Et non, la neurodivergence sociale ne dispense pas de l’attention aux autres
Merci <3
Discussion : Politiser la non-monogamie

RedRackham
le mercredi 13 août 2025 à 11h40
Depassage
@Ben356, pourrais tu préciser ta pensée ?
Tu mets donc sur le même plan, le paysan qui lègue ses 10 hectares de terres médiocres sur le plateau des milles vaches ou l'employé son appartement de 50.000€ qu'il a payé toute sa vie avec l'empire Bolloré ou Arnaud ?
Sacré exercice d'équilibriste...
Je veux dire, faut pas oublier que 80% des héritages en france concernent des sommes inférieures à 100.000 €.
Message modifié par son auteur il y a 2 mois.
Comme le disait @Siestacorta je pense qu'il faut commencer par distinguer propriété privée et propriété personnelle.
- La propriété personnelle correspond à ce que tu utilises directement (le logement où tu vis, la ferme que tu exploites, tes habits, etc).
- La propriété privée c'est la propriété personnelle + tout ce que tu possèdes pour générer du profit (tes biens en location, les terres que tu fais exploiter par des salarié·es, l'usine dont tu es actionnaire, etc).
Supprimer la propriété privée, comme le prévoit le communisme notamment, c'est donc supprimer toute propriété qui permettrait de générer du profit en exploitant le travail d'autrui et c'est dans cette optique qu'il faut penser la suppression de l'héritage.
Hériter de biens que tu vas directement utiliser (ex : la maison de tes parents dans laquelle tu vas habiter) n'est pas nécessairement un problème, en revanche il faut abolir la possibilité d'hériter de biens qui vont te permettre l'accumulation des richesses et de vivre de l'exploitation généralisée.
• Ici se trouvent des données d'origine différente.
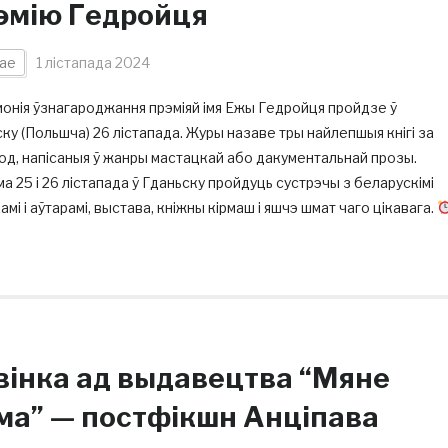
эмію Гедройця
ае
1 лістапада 2024
нія ўзнагароджання прэміяй імя Ежы Гедройця пройдзе ў
ку (Польшча) 26 лістапада. Журы назаве тры найлепшыя кнігі за
од, напісаныя ў жанры мастацкай або дакументальнай прозы.
а 25 і 26 лістапада ў Гданьску пройдуць сустрэчы з беларускімі
амі і аўтарамі, выстава, кніжны кірмаш і яшчэ шмат чаго цікавага.
вінка ад выдавецтва “Мяне
ма” — постфікшн Анціпава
Je suis absolument d'accord avec plusieurs messages qui font le lien entre la non-exclusivité et l'anticapitalisme. Et c'est justement pour parler de ce sujet que je souhaitais aborder la question de la politisation de la non-exclusivité dans notre pays.
En France il me semble que celleux qui s'attachent à mettre la non-exclusivité dans la sphère publique se cantonnent à le prendre sous un angle interpersonnel (guide pratique, accompagnement à l'ouverture du couple, etc) et même si je ne dis pas que ce travail est inutile, si c'est la seule façon dont est investi l'espace public, alors on vide la non-exclusivité de sa dimension politique.
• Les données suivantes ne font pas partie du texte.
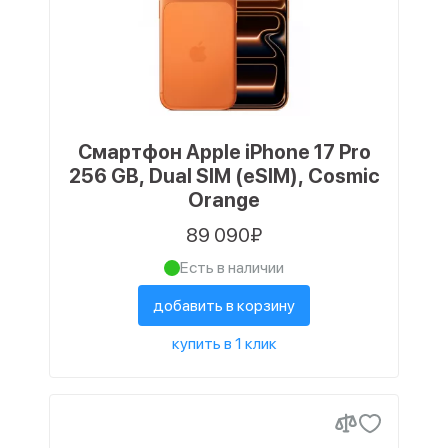
Смартфон Apple iPhone 17 Pro
256 GB, Dual SIM (eSIM), Cosmic
Orange
89 090₽
Есть в наличии
добавить в корзину
купить в 1 клик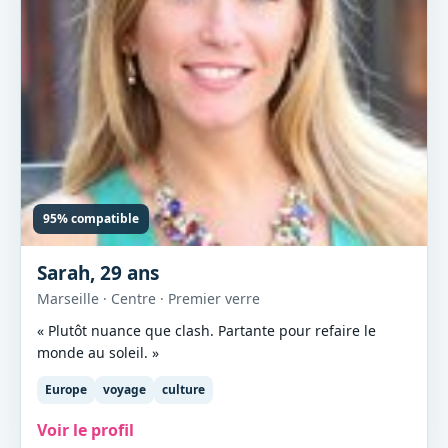
95% compatible
Sarah, 29 ans
Marseille · Centre · Premier verre
« Plutôt nuance que clash. Partante pour refaire le
monde au soleil. »
Europe
voyage
culture
Voir le profil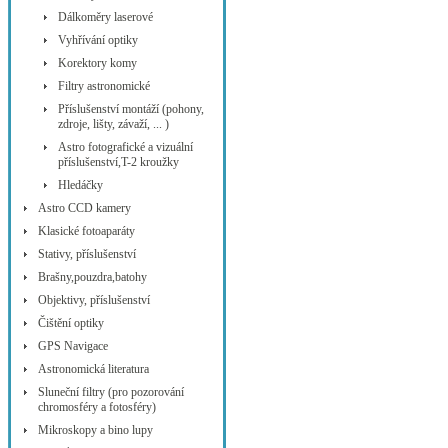
Dálkoměry laserové
Vyhřívání optiky
Korektory komy
Filtry astronomické
Příslušenství montáží (pohony,
zdroje, lišty, závaží, ... )
Astro fotografické a vizuální
příslušenství,T-2 kroužky
Hledáčky
Astro CCD kamery
Klasické fotoaparáty
Stativy, příslušenství
Brašny,pouzdra,batohy
Objektivy, příslušenství
Čištění optiky
GPS Navigace
Astronomická literatura
Sluneční filtry (pro pozorování
chromosféry a fotosféry)
Mikroskopy a bino lupy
Ainsi dépouillée de tout potentiel subversif, on laisse le champ libre à une récupération de la non-exclusivité par le capitalisme comme le disait justement @artichaut .
Pour redonner sa dimension anticapitaliste à la non-exclusivité je pense qu'il est important qu'on s'approprie collectivement la tâche. "politiser la non-exclusivité" ça signifie redonner son sens politique et révolutionnaire à nos pratiques. Ça passe par créer des liens avec d'autres collectifs/mouvements/organisations anticapitalistes dans une perspective intersectionnelle, ça passe par militer/manifester, ça passe par créer des ressources révolutionnaires par nos propres moyens (et traduire celles existantes en dehors de France), ça passe par interroger comment investir tous les champs de l'espace public d'une vision révolutionnaire de la non-exclusivité.
Et au sujet de s'il faut ou non intégrer dans notre perspective révolutionnaire le champ du droit, à mon sens on peut (et on doit) penser comment investir ce domaine.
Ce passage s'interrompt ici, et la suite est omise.